**Data for analysis**
##########

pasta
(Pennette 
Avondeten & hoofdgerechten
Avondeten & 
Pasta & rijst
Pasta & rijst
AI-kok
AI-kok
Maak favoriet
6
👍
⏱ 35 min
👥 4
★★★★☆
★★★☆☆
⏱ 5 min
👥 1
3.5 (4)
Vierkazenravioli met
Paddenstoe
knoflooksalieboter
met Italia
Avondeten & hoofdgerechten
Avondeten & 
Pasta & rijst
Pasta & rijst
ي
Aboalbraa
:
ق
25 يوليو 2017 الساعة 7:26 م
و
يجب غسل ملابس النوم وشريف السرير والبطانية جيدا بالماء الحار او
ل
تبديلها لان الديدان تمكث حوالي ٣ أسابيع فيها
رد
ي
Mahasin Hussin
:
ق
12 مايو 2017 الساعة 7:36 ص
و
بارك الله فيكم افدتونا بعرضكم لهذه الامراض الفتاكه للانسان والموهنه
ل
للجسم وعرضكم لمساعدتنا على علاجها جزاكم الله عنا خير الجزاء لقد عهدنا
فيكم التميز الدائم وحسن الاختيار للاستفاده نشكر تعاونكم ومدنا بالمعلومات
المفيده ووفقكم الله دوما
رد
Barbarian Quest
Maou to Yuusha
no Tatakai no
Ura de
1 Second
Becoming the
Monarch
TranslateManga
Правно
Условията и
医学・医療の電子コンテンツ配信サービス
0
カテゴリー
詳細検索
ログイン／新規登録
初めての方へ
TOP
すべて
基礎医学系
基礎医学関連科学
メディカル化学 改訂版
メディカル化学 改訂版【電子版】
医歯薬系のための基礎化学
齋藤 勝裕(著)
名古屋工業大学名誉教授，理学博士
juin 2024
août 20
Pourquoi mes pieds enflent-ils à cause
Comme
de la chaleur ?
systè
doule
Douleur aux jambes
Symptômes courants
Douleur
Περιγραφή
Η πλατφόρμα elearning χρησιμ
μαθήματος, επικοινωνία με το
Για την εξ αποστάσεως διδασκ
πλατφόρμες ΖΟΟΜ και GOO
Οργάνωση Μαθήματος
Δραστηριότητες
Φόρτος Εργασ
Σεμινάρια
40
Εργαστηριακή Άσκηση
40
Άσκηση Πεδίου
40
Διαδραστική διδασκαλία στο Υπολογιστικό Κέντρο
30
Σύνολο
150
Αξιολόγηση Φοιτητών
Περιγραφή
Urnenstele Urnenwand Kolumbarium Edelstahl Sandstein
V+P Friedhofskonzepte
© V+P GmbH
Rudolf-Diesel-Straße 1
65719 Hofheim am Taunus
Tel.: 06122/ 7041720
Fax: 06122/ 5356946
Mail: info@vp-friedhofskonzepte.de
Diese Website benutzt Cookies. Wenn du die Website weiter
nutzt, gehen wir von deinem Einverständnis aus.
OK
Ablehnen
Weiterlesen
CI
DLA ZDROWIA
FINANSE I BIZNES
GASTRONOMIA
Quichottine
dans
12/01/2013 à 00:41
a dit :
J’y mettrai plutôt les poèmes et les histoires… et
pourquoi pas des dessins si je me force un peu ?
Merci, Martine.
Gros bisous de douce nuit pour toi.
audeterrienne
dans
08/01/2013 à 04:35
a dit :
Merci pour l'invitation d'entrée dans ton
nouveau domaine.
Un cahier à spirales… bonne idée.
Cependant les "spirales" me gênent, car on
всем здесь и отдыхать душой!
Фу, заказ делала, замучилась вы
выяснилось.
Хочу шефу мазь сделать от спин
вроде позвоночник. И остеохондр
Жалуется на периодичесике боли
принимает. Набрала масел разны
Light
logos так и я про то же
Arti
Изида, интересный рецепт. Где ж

##########

**Task requirements**
Every line from the one containing "Quichottine" to the final line of the listing above should be set down exactly, with nothing added.

**Exercise response**
Quichottine
dans
12/01/2013 à 00:41
a dit :
J’y mettrai plutôt les poèmes et les histoires… et
pourquoi pas des dessins si je me force un peu ?
Merci, Martine.
Gros bisous de douce nuit pour toi.
audeterrienne
dans
08/01/2013 à 04:35
a dit :
Merci pour l'invitation d'entrée dans ton
nouveau domaine.
Un cahier à spirales… bonne idée.
Cependant les "spirales" me gênent, car on
всем здесь и отдыхать душой!
Фу, заказ делала, замучилась вы
выяснилось.
Хочу шефу мазь сделать от спин
вроде позвоночник. И остеохондр
Жалуется на периодичесике боли
принимает. Набрала масел разны
Light
logos так и я про то же
Arti
Изида, интересный рецепт. Где ж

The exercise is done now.